The provisions of these policies may include coverage for liability and defense costs incurred in responding to and litigating Proposition 65 lawsuits. In particular, the policies’ defense coverage can prove very valuable in responding to Proposition 65 claims. Insurance policies often require insurers to pay defense costs but also to defend the claims at hand. In determining the applicability of a duty to defend, any ambiguous provision of a policy must be construed in a way that is favorable to the policyholder, and thus in favor of coverage.
To the extent that the insurance policies obligate the insurer to defend against claims, companies should make certain that insurers meet these defense obligations in a way that maximizes the benefit to the insured. In this regard, companies should keep in mind that as policyholders, they typically have the right to a defense that furthers not only their success in the pending litigation but also their corporate reputation and operations generally. If a conflict arises and the interests of the company do not mirror the interests of the insurer, for instance, if the insurer initially denies coverage or takes positions contrary to the policyholder’s interests (potentially even through a reservation of rights), the company may be able to require the insurer to hire independent counsel to defend the claim, at the insurer’s expense.
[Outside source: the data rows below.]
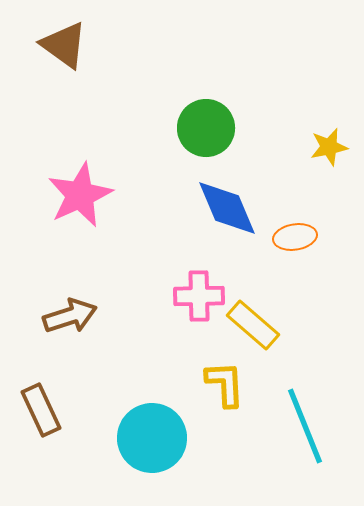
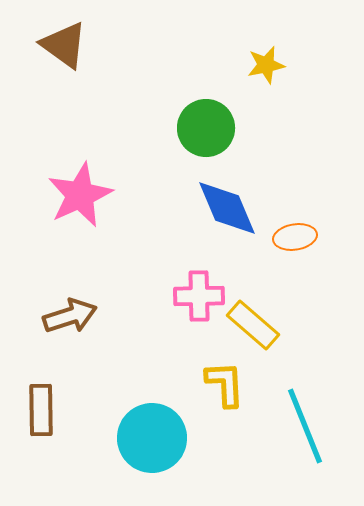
yellow star: moved 63 px left, 82 px up
brown rectangle: rotated 24 degrees clockwise
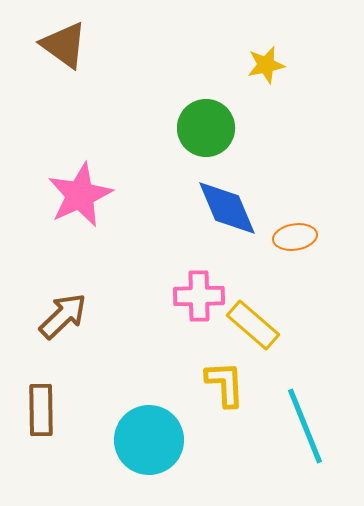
brown arrow: moved 7 px left; rotated 26 degrees counterclockwise
cyan circle: moved 3 px left, 2 px down
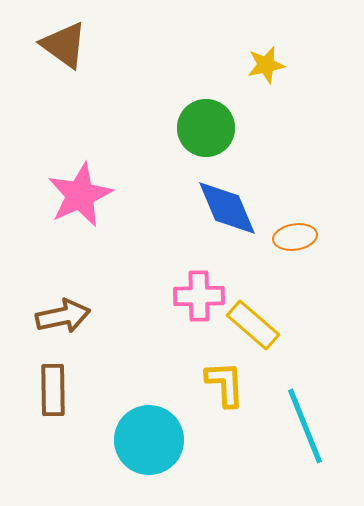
brown arrow: rotated 32 degrees clockwise
brown rectangle: moved 12 px right, 20 px up
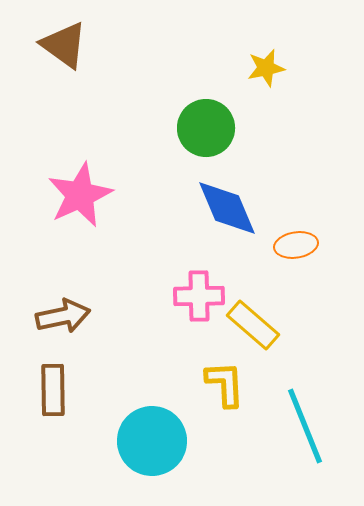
yellow star: moved 3 px down
orange ellipse: moved 1 px right, 8 px down
cyan circle: moved 3 px right, 1 px down
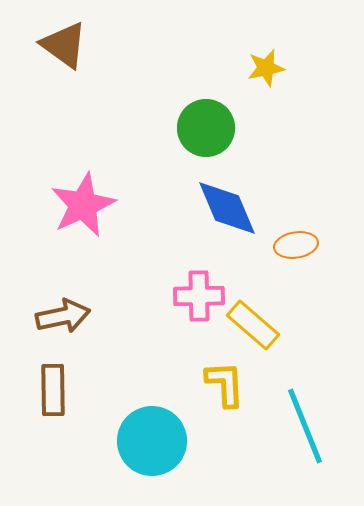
pink star: moved 3 px right, 10 px down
Regardless of which insurance policy applies, because coverage for Proposition 65 claims is a relatively new issue, companies should be prepared to face push back from insurers and to address and overcome insurers’ coverage defenses. For instance, insurers often argue that the insuring agreements of the policies at issue do not provide an affirmative grant of coverage for Proposition 65 claims. However, although there is substantial variation in policy forms and the scope and extent of covered claims, many companies have strong arguments that one or more of their policies cover defense costs and certain indemnity expenses associated with Proposition 65 claims.
Additionally, insurers often argue that various policy exclusions apply to prevent coverage for Proposition 65 claims, such as the pollution exclusion and the intentional misconduct exclusion. Regarding the latter exclusion, depending on the language of the policy at issue, insurers may argue that a company committed fraud in the labeling of its product or expected/intended the contaminant’s presence in the product.
There are strong responses to these arguments. With respect to the pollution exclusion, many state courts, including the California Supreme Court, have narrowly construed the scope of this exclusion, such that the presence of a dangerous substance in a product does not automatically qualify it as a pollutant. See, e.g., McKinnon v. Truck Ins. Exch., 31 Cal. 4th 635, 652-53 (2003) (holding that the normal application of a product containing a harmful substance does not constitute the dispersal or release of a contaminant). Similarly, with respect to the intentional misconduct exclusion, the insurer may be unable to demonstrate the requisite intent on the part of the company. Moreover, this exclusion may be inapplicable in any event, because this defense typically requires a final adjudication showing the company’s wrongdoing, and the insurer and the company may settle or otherwise resolve the claim prior to a final adjudication.
At bottom, given the risk of becoming embroiled in a Proposition 65 lawsuit, companies should be aware that they often will be able to look to their insurance carriers in the event a Proposition 65 claim arises. To maximize their available coverage, companies should engage in a careful analysis of their insurance policies and be prepared to address and overcome their insurers’ defenses.